Um dia destes, estava num grupo de que faziam parte algumas crianças que se entretinham de forma variada. Um deles, num canto, não largava a consola. Aproximei-me e vi o gaiato, uns oito ou nove anos, a conduzir um bólide por uma pista cheia de outras bombas. Percebendo a minha curiosidade resolveu mostrar as suas habilidades de condução na consola. O miúdo era mesmo bom. Nem me atrevi a experimentar, ficaria envergonhado.
Os carros sempre fascinam os
miúdos. Quando eu tinha aquela idade também me atraíam. Para mais, na família
nem sequer tínhamos automóvel e a distância aumentava a
atracção.
O mais curioso é que naquele
tempo boa parte de nós, sobretudo os rapazes, como sabem os carros eram coisa
para rapazes, arranjávamos carro, os carros de rolamentos de esferas.

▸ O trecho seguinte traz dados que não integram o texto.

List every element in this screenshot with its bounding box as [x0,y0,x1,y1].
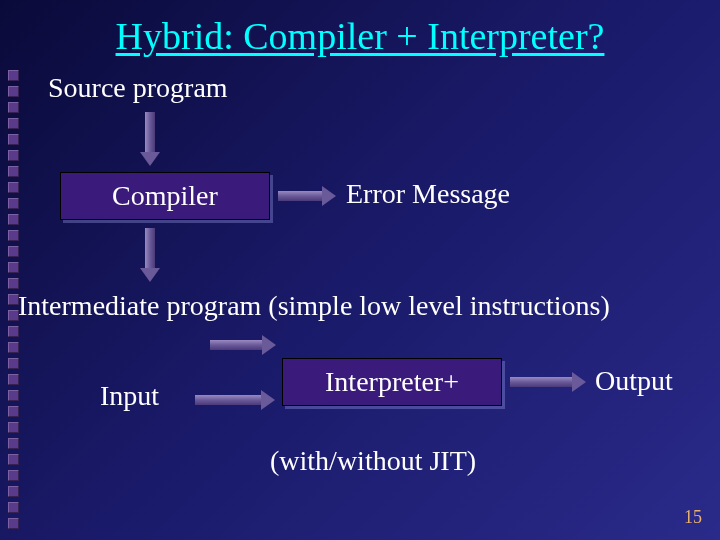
arrow-compiler-to-error [278,186,336,206]
box-compiler: Compiler [60,172,270,220]
arrow-source-to-compiler [145,112,160,166]
label-jit-note: (with/without JIT) [270,445,476,477]
label-error-message: Error Message [346,178,510,210]
label-intermediate-program: Intermediate program (simple low level i… [18,290,610,322]
arrow-interpreter-to-output [510,372,586,392]
label-output: Output [595,365,673,397]
label-source-program: Source program [48,72,228,104]
slide-number: 15 [684,507,702,528]
box-interpreter: Interpreter+ [282,358,502,406]
slide-title: Hybrid: Compiler + Interpreter? [0,0,720,58]
arrow-compiler-to-intermediate [145,228,160,282]
arrow-intermediate-to-interpreter [210,335,276,355]
label-input: Input [100,380,159,412]
arrow-input-to-interpreter [195,390,275,410]
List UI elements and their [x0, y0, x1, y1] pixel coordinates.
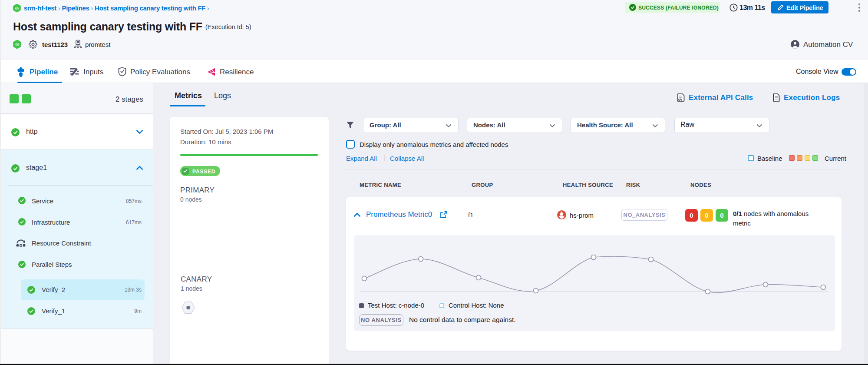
svg-text:∞: ∞: [15, 5, 19, 11]
svg-text:API: API: [677, 98, 682, 101]
svg-text:∞: ∞: [15, 41, 19, 47]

Cada um
tinha o seu e, às vezes, até mais do que um. Com pouco dinheiro conseguia-se
uns rolamentos, o meu pai de vez em quando trazia lá do trabalho dele, era
serralheiro, ou, em alternativa, nos sucateiros do Gato Bravo também se
encontravam rolamentos variados e em conta. As tábuas, bem, as tábuas arranjavam-se numa
visita nocturna a alguma obra na zona porque aquelas tábuas grossas das
cofragens eram as melhores.
Os meus carros ficavam sempre um
espectáculo, desculpem a imodéstia, e faziam sucesso. Por vezes, quando não se
destinavam a corridas até tinham bancos, forrados com uns restos de alcatifa,
coisa fina, como vêem. Tinham travões, as ruas onde andávamos com os carrinhos
assim o obrigavam, que eram feitos com os saltos de borracha dos sapatos que
proporcionavam travagens eficientes. Sempre pintados com as tintas que se
surripiavam aos pais, até tinham faróis, tampas de latas pregadas nos sítios
adequados simulavam-nos de forma excelente. Tratava-se do mais genuíno tunning.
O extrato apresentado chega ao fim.